### Problem to solve
Your job is to return every line of the listing holding the string "Pfandflasche".

### Materials provided

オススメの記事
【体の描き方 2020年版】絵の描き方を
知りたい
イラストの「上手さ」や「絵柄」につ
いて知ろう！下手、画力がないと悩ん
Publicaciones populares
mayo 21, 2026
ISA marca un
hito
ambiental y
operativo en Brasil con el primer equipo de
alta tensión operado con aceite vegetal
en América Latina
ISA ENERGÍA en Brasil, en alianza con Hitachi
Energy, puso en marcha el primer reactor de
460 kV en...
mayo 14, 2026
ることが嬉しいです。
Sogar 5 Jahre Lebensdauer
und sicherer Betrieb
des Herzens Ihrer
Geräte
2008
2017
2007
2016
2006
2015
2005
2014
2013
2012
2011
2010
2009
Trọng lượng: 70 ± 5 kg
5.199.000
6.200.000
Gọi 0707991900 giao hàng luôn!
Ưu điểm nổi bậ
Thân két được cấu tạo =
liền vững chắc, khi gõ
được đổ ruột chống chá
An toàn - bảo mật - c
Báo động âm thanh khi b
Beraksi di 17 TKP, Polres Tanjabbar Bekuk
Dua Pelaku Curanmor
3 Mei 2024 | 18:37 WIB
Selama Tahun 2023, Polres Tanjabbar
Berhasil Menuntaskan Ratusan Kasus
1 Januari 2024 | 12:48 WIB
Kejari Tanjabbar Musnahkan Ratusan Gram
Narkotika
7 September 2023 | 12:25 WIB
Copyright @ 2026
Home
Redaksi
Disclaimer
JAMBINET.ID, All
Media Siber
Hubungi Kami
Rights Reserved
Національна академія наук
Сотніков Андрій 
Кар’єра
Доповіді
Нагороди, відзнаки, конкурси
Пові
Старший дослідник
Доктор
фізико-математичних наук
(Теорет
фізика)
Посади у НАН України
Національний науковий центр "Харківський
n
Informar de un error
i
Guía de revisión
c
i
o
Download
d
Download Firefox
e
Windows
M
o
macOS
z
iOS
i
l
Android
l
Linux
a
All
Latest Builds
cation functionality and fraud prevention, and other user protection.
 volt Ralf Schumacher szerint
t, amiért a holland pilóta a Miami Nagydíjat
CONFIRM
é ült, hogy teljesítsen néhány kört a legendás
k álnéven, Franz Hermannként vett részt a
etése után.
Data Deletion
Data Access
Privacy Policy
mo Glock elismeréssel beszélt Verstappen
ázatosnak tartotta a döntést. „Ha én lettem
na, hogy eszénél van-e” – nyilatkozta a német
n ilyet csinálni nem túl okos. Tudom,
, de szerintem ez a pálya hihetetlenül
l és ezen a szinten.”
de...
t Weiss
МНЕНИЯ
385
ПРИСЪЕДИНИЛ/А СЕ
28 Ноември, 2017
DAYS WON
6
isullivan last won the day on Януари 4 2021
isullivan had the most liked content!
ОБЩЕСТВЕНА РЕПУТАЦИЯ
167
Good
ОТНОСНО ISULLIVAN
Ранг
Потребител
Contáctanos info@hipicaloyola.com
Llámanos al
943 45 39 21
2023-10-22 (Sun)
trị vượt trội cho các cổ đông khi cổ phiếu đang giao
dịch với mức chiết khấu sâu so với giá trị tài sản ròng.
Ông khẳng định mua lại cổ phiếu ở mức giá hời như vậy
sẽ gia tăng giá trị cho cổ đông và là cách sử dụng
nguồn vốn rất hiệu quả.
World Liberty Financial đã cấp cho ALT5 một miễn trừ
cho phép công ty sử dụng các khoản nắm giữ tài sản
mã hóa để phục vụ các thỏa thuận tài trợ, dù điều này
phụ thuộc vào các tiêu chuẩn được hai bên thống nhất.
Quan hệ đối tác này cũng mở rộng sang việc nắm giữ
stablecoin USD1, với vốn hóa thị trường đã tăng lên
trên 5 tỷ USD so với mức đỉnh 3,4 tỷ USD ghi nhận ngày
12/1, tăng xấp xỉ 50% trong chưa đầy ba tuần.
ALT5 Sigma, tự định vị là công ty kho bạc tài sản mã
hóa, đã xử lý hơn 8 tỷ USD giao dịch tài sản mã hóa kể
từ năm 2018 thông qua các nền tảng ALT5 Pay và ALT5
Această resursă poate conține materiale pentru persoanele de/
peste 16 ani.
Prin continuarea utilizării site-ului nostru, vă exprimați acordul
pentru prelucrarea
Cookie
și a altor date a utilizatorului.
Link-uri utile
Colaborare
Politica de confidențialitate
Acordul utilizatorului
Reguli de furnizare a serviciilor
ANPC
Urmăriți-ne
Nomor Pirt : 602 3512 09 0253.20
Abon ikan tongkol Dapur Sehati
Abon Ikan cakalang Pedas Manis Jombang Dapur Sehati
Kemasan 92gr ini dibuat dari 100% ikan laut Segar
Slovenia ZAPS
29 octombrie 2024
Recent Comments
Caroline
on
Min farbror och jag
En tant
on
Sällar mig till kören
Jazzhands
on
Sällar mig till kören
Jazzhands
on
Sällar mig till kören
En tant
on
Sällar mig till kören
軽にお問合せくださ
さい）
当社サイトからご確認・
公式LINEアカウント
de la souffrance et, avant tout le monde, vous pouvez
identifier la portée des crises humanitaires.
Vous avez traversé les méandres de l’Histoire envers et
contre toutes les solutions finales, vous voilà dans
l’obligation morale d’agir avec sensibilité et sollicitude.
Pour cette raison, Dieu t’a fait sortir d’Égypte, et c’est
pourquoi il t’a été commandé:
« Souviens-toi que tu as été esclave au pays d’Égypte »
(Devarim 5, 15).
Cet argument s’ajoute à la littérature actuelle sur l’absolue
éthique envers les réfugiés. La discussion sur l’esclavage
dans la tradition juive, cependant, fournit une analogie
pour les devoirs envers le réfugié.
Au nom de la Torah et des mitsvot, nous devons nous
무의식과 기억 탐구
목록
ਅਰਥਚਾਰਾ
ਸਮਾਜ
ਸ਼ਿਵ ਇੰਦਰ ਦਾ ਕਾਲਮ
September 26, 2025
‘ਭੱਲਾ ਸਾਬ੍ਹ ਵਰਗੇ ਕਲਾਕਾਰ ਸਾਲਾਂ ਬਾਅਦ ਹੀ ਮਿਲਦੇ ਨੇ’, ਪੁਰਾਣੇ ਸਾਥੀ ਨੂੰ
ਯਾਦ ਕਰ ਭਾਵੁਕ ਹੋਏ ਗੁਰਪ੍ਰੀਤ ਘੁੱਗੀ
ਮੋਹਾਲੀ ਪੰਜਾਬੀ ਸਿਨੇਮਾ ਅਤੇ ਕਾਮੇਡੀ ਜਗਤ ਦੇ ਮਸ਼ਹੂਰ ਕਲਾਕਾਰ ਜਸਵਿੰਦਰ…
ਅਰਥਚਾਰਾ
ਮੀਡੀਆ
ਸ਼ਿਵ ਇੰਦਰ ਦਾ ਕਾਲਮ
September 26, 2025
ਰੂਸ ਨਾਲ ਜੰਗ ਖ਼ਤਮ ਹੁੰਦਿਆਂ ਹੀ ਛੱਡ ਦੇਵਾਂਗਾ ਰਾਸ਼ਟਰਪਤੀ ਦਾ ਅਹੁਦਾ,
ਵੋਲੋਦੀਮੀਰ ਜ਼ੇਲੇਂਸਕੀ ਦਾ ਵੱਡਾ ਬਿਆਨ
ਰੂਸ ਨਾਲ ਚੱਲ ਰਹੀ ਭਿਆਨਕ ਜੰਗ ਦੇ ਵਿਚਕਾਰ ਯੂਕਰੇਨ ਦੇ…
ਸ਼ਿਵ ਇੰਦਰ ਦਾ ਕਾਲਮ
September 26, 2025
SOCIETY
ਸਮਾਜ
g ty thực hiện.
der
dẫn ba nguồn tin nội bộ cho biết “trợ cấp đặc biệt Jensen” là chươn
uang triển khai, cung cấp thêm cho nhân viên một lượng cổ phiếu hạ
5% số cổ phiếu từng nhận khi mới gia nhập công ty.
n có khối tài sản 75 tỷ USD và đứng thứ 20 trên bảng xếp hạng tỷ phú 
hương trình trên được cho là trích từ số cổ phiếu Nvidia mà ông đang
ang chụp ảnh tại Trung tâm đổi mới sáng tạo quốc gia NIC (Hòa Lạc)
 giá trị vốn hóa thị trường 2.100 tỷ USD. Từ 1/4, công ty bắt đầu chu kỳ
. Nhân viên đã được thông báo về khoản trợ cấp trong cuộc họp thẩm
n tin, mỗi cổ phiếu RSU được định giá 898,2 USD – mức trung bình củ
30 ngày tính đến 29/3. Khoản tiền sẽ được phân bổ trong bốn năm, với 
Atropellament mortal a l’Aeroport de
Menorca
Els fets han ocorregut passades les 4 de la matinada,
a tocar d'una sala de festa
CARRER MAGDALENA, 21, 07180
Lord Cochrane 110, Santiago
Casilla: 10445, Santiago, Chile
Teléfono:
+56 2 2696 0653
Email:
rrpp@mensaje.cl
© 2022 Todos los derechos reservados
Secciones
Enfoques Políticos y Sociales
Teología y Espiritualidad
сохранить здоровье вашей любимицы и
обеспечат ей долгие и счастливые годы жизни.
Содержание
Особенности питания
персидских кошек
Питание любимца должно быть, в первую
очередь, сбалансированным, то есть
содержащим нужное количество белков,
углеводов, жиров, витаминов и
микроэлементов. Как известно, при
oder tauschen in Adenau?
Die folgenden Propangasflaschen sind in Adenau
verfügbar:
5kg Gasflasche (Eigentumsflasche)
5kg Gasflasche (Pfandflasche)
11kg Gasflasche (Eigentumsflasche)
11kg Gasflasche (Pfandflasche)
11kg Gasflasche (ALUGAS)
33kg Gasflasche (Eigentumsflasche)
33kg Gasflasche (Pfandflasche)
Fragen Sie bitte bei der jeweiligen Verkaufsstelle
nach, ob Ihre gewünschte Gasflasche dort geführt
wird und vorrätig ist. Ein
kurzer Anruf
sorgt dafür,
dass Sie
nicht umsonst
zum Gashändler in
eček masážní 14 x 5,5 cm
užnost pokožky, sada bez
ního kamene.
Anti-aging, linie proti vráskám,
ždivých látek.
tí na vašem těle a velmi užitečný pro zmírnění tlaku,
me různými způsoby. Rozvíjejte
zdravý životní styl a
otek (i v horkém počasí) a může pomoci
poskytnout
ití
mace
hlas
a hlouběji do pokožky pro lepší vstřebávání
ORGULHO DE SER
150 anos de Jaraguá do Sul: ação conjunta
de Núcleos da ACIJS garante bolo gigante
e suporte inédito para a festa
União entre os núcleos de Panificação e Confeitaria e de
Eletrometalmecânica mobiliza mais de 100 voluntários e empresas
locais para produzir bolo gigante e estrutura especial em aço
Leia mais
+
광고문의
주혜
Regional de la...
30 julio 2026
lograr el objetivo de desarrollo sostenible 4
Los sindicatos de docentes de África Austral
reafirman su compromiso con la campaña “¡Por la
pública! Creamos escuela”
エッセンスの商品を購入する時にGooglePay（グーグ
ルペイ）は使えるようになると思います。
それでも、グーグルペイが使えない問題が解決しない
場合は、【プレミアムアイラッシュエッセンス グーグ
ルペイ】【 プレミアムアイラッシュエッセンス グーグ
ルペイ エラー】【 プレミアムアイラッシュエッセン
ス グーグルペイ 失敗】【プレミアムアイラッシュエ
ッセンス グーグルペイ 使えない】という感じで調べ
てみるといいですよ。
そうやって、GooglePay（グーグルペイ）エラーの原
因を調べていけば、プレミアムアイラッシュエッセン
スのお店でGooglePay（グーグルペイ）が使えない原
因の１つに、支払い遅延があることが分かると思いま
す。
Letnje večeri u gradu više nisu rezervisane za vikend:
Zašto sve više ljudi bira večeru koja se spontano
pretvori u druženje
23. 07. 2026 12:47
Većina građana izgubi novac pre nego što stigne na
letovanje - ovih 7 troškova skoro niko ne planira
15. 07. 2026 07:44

### Exercise answer
5kg Gasflasche (Pfandflasche)
11kg Gasflasche (Pfandflasche)
33kg Gasflasche (Pfandflasche)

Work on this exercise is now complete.